*TASK TO CARRY OUT*. If a line in the listing below holds the word "Stockholm", it counts toward the total; report that total alone.

*DATA*.
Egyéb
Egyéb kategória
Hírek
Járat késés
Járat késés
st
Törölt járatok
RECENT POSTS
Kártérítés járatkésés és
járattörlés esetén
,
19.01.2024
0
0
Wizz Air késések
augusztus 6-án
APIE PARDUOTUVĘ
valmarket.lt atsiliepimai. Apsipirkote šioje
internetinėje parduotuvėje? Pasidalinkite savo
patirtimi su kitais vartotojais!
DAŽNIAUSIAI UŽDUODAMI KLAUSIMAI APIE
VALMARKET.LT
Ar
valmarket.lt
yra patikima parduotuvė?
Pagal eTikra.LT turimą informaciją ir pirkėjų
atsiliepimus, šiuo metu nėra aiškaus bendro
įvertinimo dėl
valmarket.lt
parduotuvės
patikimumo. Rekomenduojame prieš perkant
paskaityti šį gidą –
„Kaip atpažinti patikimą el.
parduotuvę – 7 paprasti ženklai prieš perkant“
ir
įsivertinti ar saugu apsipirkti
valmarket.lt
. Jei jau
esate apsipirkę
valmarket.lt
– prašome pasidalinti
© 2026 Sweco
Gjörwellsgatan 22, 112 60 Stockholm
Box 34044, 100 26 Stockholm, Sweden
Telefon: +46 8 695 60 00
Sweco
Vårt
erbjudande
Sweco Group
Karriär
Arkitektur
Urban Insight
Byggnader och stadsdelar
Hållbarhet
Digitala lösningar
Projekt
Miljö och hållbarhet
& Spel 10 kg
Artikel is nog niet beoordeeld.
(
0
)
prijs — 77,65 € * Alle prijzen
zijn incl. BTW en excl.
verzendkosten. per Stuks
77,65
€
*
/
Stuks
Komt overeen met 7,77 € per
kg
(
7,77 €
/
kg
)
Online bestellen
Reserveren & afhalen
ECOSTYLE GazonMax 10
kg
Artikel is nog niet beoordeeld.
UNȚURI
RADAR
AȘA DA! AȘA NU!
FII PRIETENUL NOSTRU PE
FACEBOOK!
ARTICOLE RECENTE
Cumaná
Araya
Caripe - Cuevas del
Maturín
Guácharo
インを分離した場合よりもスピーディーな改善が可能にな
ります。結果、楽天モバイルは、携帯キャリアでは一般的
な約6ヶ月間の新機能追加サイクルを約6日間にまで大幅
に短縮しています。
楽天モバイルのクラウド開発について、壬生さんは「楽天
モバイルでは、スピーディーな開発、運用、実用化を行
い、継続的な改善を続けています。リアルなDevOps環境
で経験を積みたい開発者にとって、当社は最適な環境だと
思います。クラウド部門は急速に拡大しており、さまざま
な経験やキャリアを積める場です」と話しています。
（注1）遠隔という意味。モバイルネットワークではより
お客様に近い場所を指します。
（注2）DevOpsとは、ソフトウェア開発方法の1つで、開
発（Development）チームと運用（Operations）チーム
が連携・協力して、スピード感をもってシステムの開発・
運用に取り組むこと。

*TASK OUTPUT*. 2